Посмотрев на часы, Арсений вздохнул.

– У тебя дела?

– Да, есть кое-что. Надо бы зачет спихнуть…

– Так иди. Я не задерживаю тебя.

– Но ты хотела поговорить…

– А! Ерунда!

– Ну, тогда я пошел…

– Всего хорошего.

– Пока. Может, послезавтра? После шести…

– Что?

– Ну-у, я бы пришел. Поговорим…

– Нет, не надо. Арсений, ты давно знаешь Анжелу?

Ни один мускул не дрогнул на его красивом лице, но яркий румянец предательски выдал сильное смущение. Опустив глаза и кусая губы, он хранил молчание.

Ей было неловко, словно подсмотрела в замочной скважине интимную сцену. Надо было как-то выходить из неприятной ситуации.

– Если не хочешь отвечать, не надо. Я уже догадалась, что ваш союз – против меня.

Он по-прежнему молчал, но и не трогался с места. Будто стыд пригвоздил его к стулу.

– Арсений, ну что с тобой? – как можно мягче спросила Дана, уже жалея о своем поступке.

– Ничего, кроме позора. Такого я не испытывал за всю жизнь. Подонок я, однако.

Вскинув голову, он посмотрел ей прямо в глаза. Румянец схлынул с его скул, лицо побледнело, стало жестче и старше.

– Ты… из-за денег… со мной? – помертвев от внезапной догадки, прошептала Дана.

– Да.

– И сколько она заплатила тебе?

– Зачем тебе эти подробности?

– Интересно. Почем такие услуги…

– Хм. Дешевка я, Дана. За шестьсот баксов продался. Уж если падать, то повыше надо было залезть.

В палате воцарилась тишина. Оба сидели не шевелясь, с застывшими взглядами.

– Иди, Арсений. Мне надо отдохнуть, – усталым голосом попросила Дана, вставая с кресла.

Он стоял, переминаясь с ноги на ногу, глядя в пол, как будто искал подходящие слова.

– Ты ищешь способ оправдаться? – в этот раз сухо произнесла она.

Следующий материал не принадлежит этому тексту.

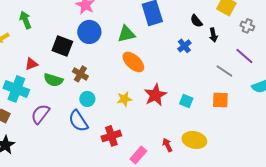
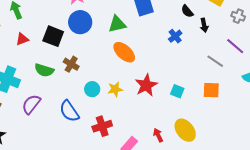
red triangle: (31, 64) -> (22, 39), moved
cyan circle: (87, 99) -> (92, 89), moved
yellow ellipse: (194, 140) -> (185, 130), turned 40

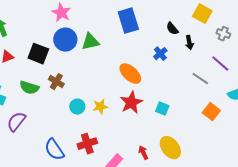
green triangle: (117, 24) -> (90, 42), moved
orange ellipse: (124, 52) -> (130, 74), moved
orange square: (211, 90) -> (211, 112), moved, turned 36
blue semicircle: (69, 111) -> (54, 150), moved

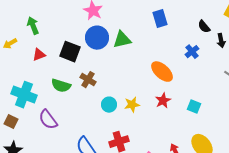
blue rectangle: (128, 21) -> (160, 19), size x0.7
red star: (131, 103) -> (163, 101), size x0.7
purple semicircle: (16, 122) -> (48, 120), turned -75

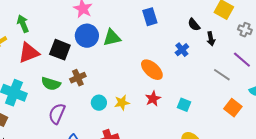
red triangle: (39, 55) -> (29, 53), size x1.6
brown cross: (88, 80) -> (78, 78), turned 35
purple semicircle: (48, 120) -> (57, 114), moved, turned 60

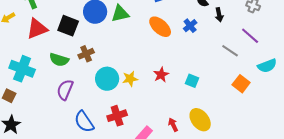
orange ellipse: (152, 70) -> (160, 27), moved
cyan circle: (99, 103) -> (107, 79), size x1.5

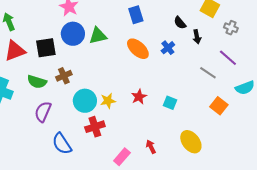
black square: (68, 26) -> (46, 48), turned -30
red cross: (117, 116) -> (95, 127), moved
yellow ellipse: (200, 120) -> (191, 142), moved

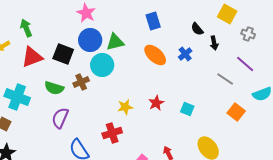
black square: (46, 48) -> (63, 54), turned 30
cyan circle: (85, 101) -> (102, 65), moved

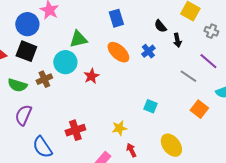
blue circle: (90, 40) -> (27, 24), moved
red star: (156, 103) -> (91, 76), moved
yellow star: (125, 107) -> (119, 128), moved

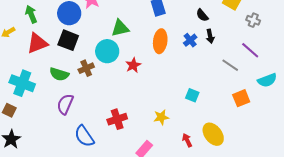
black arrow: (177, 40) -> (210, 36), moved
orange ellipse: (118, 52) -> (160, 41), turned 55
orange square: (199, 109) -> (241, 98), turned 30
red arrow: (131, 150) -> (187, 140), moved

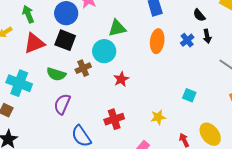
red star: (133, 65) -> (121, 79), moved

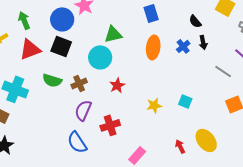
brown cross: (83, 68) -> (79, 83), moved
purple semicircle: (62, 104) -> (83, 110), moved
yellow star: (158, 117) -> (154, 105), moved

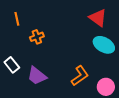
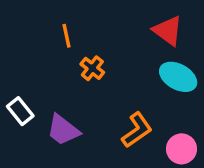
orange line: (17, 19) -> (67, 36), moved
orange cross: (37, 37) -> (92, 68), moved, turned -32

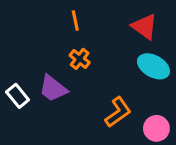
orange line: (67, 36) -> (75, 21), moved
purple trapezoid: (63, 130) -> (53, 88), moved

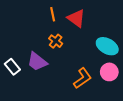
red triangle: (145, 26) -> (76, 18), moved
pink circle: (156, 128) -> (109, 72), moved

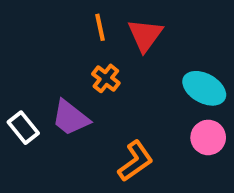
red triangle: (76, 18) -> (145, 35), turned 30
orange L-shape: (82, 78) -> (135, 161), moved

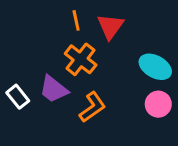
orange cross: (106, 78) -> (81, 59), size x1.5
orange L-shape: (135, 161) -> (92, 107), moved

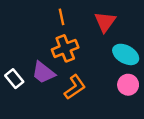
red triangle: (110, 26) -> (105, 22), moved
orange cross: (81, 59) -> (65, 48), turned 30

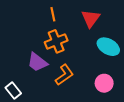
white rectangle: (14, 79) -> (13, 90), moved
pink circle: (128, 85) -> (104, 83), moved

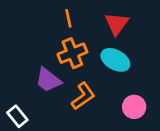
cyan ellipse: (108, 47) -> (115, 60), moved

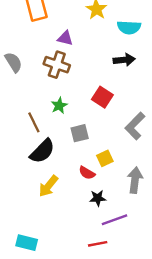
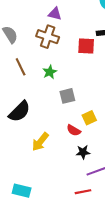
red square: (102, 97) -> (86, 46), moved, turned -30
brown line: (34, 122) -> (21, 67), moved
black semicircle: (42, 151) -> (20, 112), moved

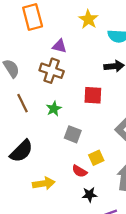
red square: (86, 46) -> (93, 95), moved
gray square: (67, 96) -> (73, 134), turned 35
yellow arrow: (40, 142) -> (44, 183), turned -138

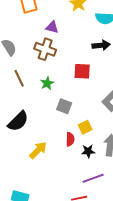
red semicircle: (79, 171) -> (70, 139), turned -120
yellow arrow: (44, 183) -> (38, 150), turned -36
black star: (90, 195) -> (88, 151), moved

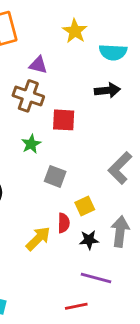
red square: (82, 71) -> (64, 120), moved
yellow arrow: (38, 150) -> (38, 239), moved
purple line: (93, 178) -> (96, 278), turned 35

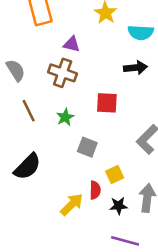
red square: (64, 120) -> (107, 103), moved

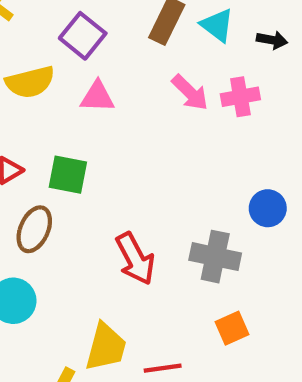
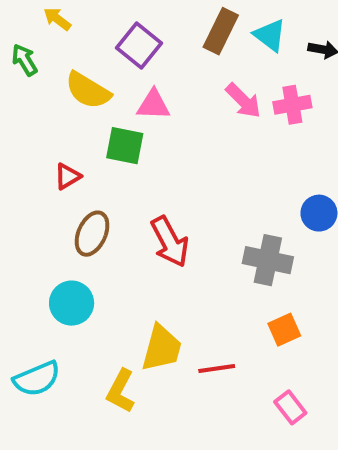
yellow semicircle: (30, 82) -> (88, 90), turned 45
green square: (68, 175) -> (125, 146), moved
red arrow: (135, 259) -> (170, 242), moved

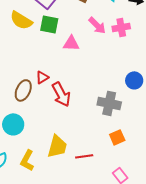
pink triangle: (153, 105) -> (71, 43), moved
green square: (125, 146) -> (49, 24), moved
red triangle: (67, 176) -> (42, 77), moved
yellow L-shape: (121, 391) -> (27, 160), moved

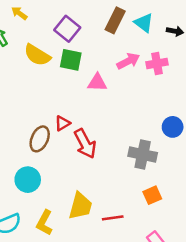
pink arrow: (97, 25) -> (128, 61), turned -72

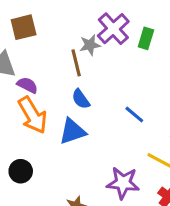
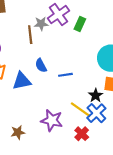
blue semicircle: (81, 99) -> (41, 65), moved
blue line: (134, 115) -> (65, 75), turned -56

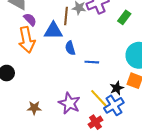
green rectangle: (80, 24) -> (124, 17), moved
blue triangle: (22, 81) -> (53, 31), moved

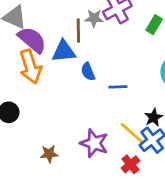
purple semicircle: (30, 20) -> (32, 40), size x1.6

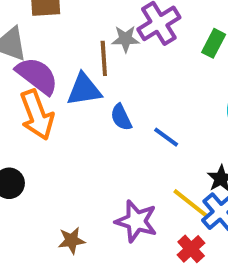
blue line: (118, 87) -> (166, 137), turned 42

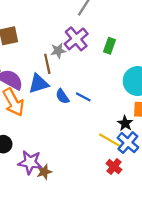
blue line: (166, 137) -> (83, 97), moved
purple star: (136, 221) -> (30, 162), moved

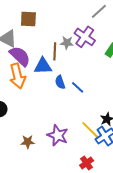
purple cross: (76, 39) -> (85, 37), turned -30
purple star: (30, 162) -> (58, 135), moved
red cross: (114, 167) -> (87, 163), moved

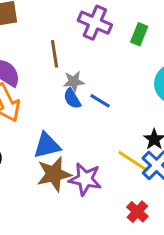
gray star: (67, 43) -> (74, 81), moved
blue triangle: (43, 66) -> (47, 145), moved
brown star: (28, 142) -> (54, 174), moved, size x1.6

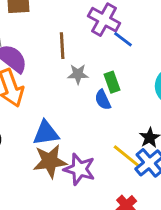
green rectangle: (139, 34) -> (112, 82), moved, turned -48
blue semicircle: (72, 99) -> (103, 100), moved
blue line: (100, 101) -> (123, 39), moved

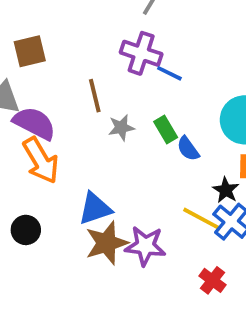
blue semicircle: (103, 100) -> (188, 149), moved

– А ты… не дашь мне ни одного шанса?

– Разве таким поступкам есть хоть малейшее оправдание? Ведь это низость. А ее ничем не приукрасить.

– Я знаю. И все же есть такое, перед чем любая низость бледнеет.

– Например?

– Смерть.

– Не понимаю. О чьей смерти ты говоришь?

– Моей матери.

– Твоя мать… умерла?

– Еще нет. У нее последняя стадия рака. Мне нужны были деньги. Любые. Дана, прости меня!

Он упал перед ней на колени, обнял за талию, уткнулся лицом в халат. Ей захотелось пожалеть его, приласкать как ребенка, утешить. Шелковистые волосы парня податливо приминались под ее ладонью, на теплых висках пульсировали жилки. Тонкие женские пальцы нежно касались ушей, лба, шеи. Он вздрогнул под ее рукой, еще сильнее прижал к себе хрупкое тело.

– Не надо, Арсений. Отпусти. Ведь ты понимаешь, что уже никаких отношений не будет. Если хочешь знать, я охладела к тебе еще раньше. Когда ты испугался моего мужа. Прощай. Не звони мне больше. Постой! Вот это кольцо, по-моему, дорогое. Не знаю, сколько оно стоит… Но это бриллиант. Продай его. Других средств у меня, к сожалению, нет.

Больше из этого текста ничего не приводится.